Melissa J. showed up in my court last year with four kids in tow. Her children quietly watched from a nearby table while I spoke with her. The charges against her — driving with an invalid license, driving without insurance, not wearing a seat belt, failure to use a child safety seat properly and four failures to appear — were nothing unusual for municipal court. Nor were her fines of several thousand dollars. But for Melissa, who had a low-paying job and a husband in prison, and who looked like she hadn’t slept in days, that number might as well have been several million.
As a municipal judge in College Station, Tex., I see 10 to 12 defendants each day who were arrested on fine-only charges: things like public intoxication, shoplifting, disorderly conduct and traffic offenses. Many of these people, like Melissa, have no money to pay their fines, let alone hire a lawyer.
What to do with these cases? In Tate v. Short , a 1971 Supreme Court decision, the justices held that jail time is not a proper punishment for fine-only criminal cases, citing the equal protection clause of the 14th Amendment. But in many jurisdictions, municipal judges — whether they’re overworked, under pressure to generate revenue through fees, skeptical of defendants’ claims to poverty or simply ignorant of the law — are not following the rules. As a result, far too many indigent defendants are cited for contempt of court and land behind bars for inability to pay.
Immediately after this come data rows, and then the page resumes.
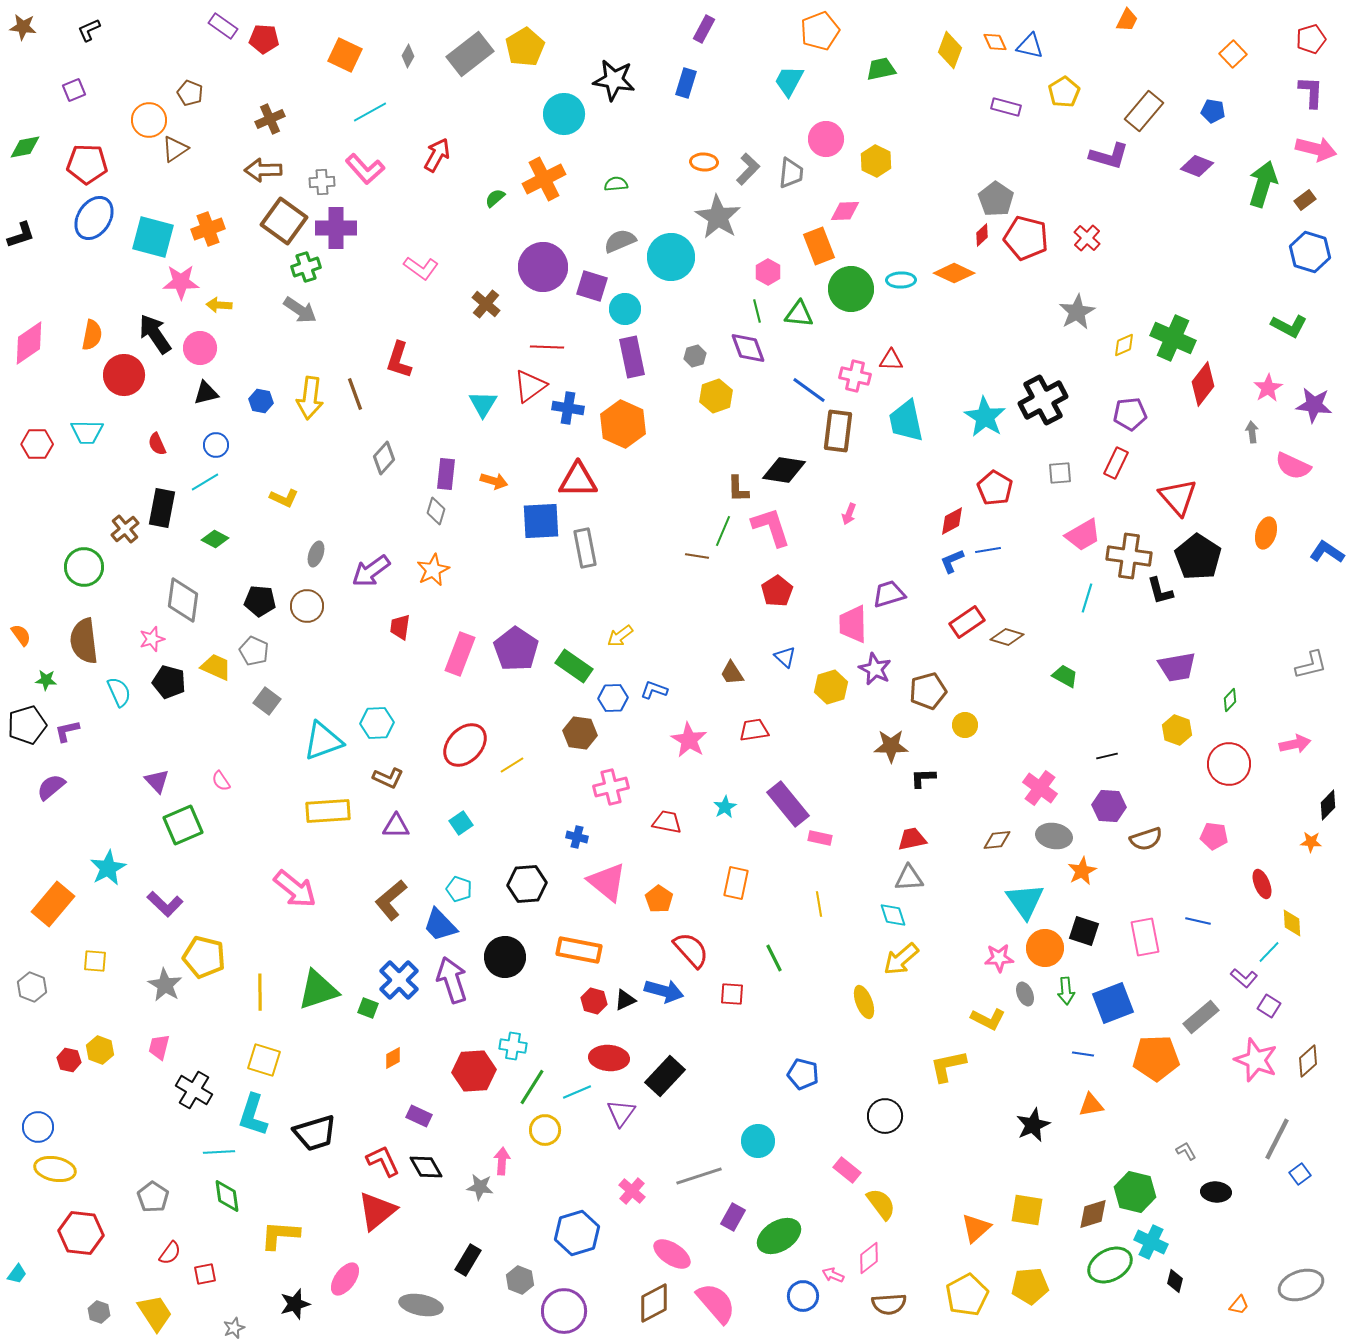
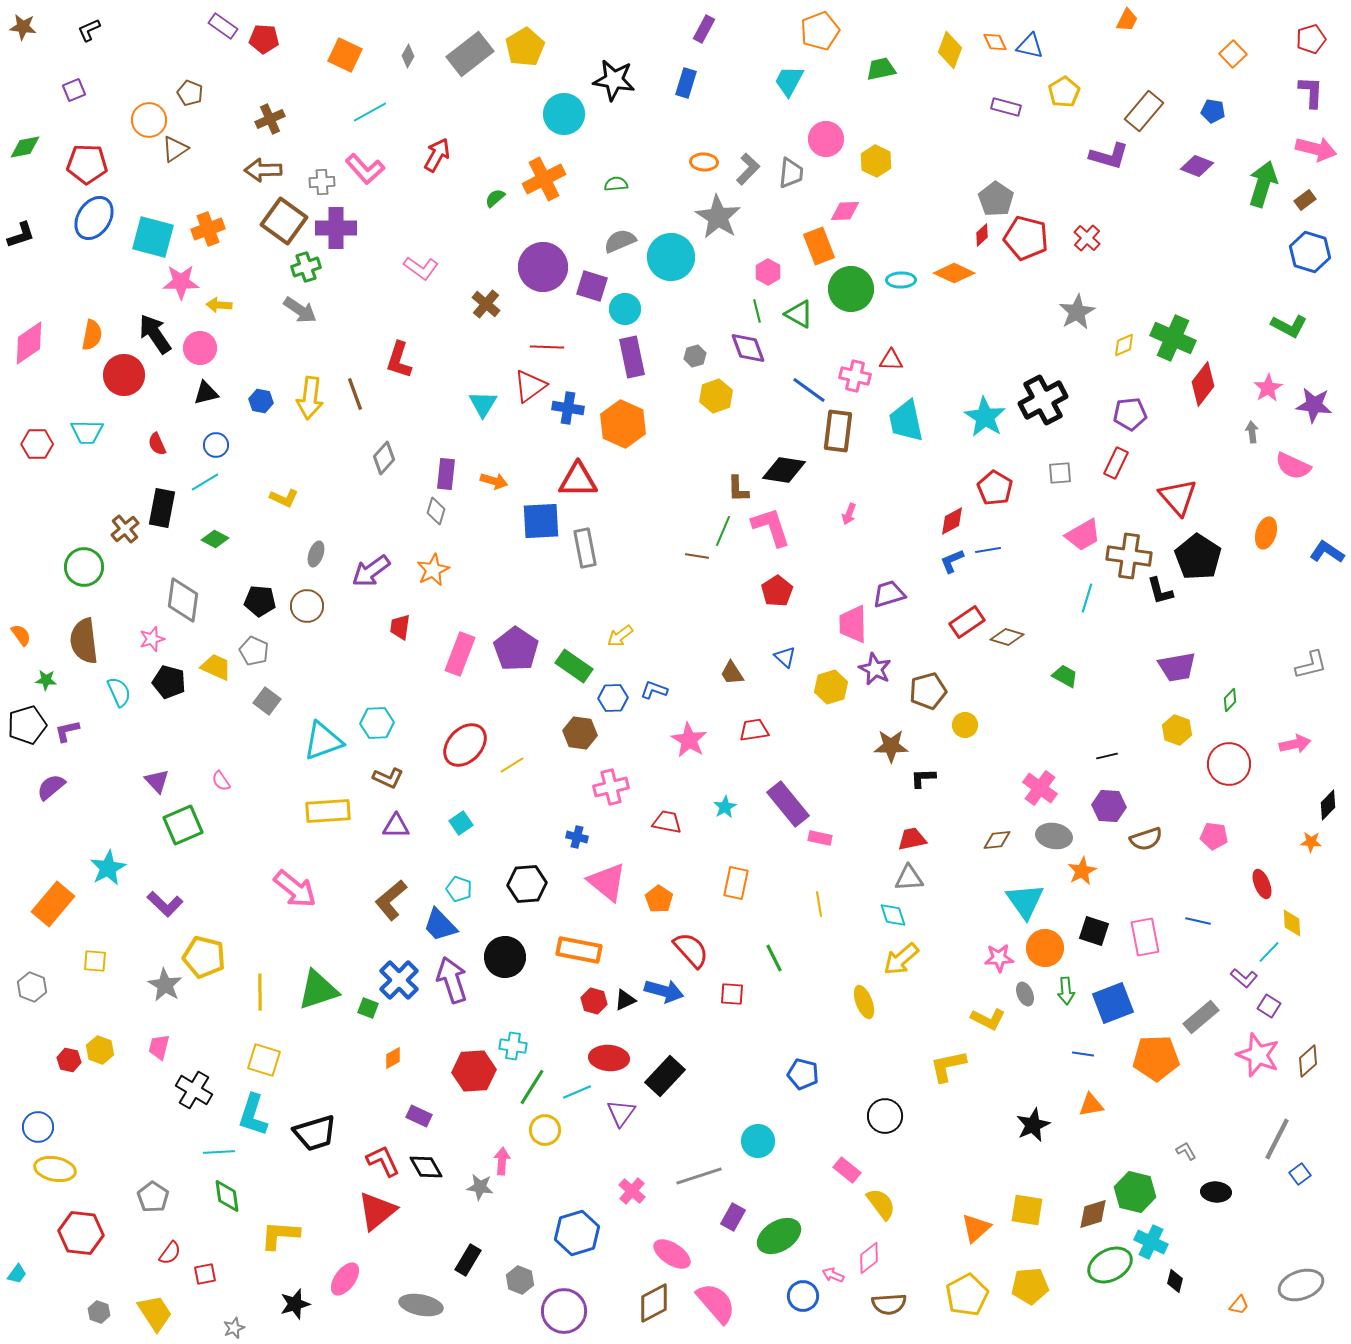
green triangle at (799, 314): rotated 24 degrees clockwise
black square at (1084, 931): moved 10 px right
pink star at (1256, 1060): moved 2 px right, 5 px up
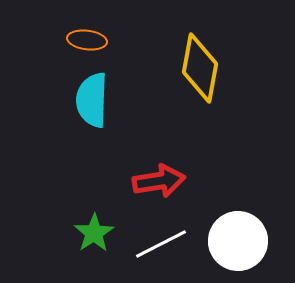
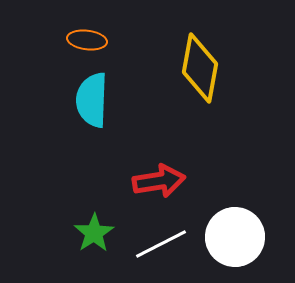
white circle: moved 3 px left, 4 px up
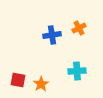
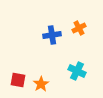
cyan cross: rotated 30 degrees clockwise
There’s another way, and I’ve been experimenting with it in my own courtroom.
There are no firm numbers nationally on how many fine-only cases end with the defendants in jail, but figures from particular jurisdictions around the country are grim, if partial. A 2014 survey by NPR, New York University’s Brennan Center for Justice and the National Center for State Courts showed that in Benton County, Wash., a quarter of people in jail for misdemeanors on a typical day were there for nonpayment of fines and court fees. (The study also found that civil and criminal fees and fines had increased in 48 states since 2010.) The percentage of jail bookings in Tulsa involving inmates who had failed to pay court fines and fees more than tripled, from 8 to 29 percent of 1,200 inmates, between 2004 and 2013, according to reporting by the Tulsa World. Eighteen percent of all defendants sent to jail in Rhode Island between 2005 and 2007 were incarcerated because of court debt; in 2005 and 2006, that amounted to 24 people per day.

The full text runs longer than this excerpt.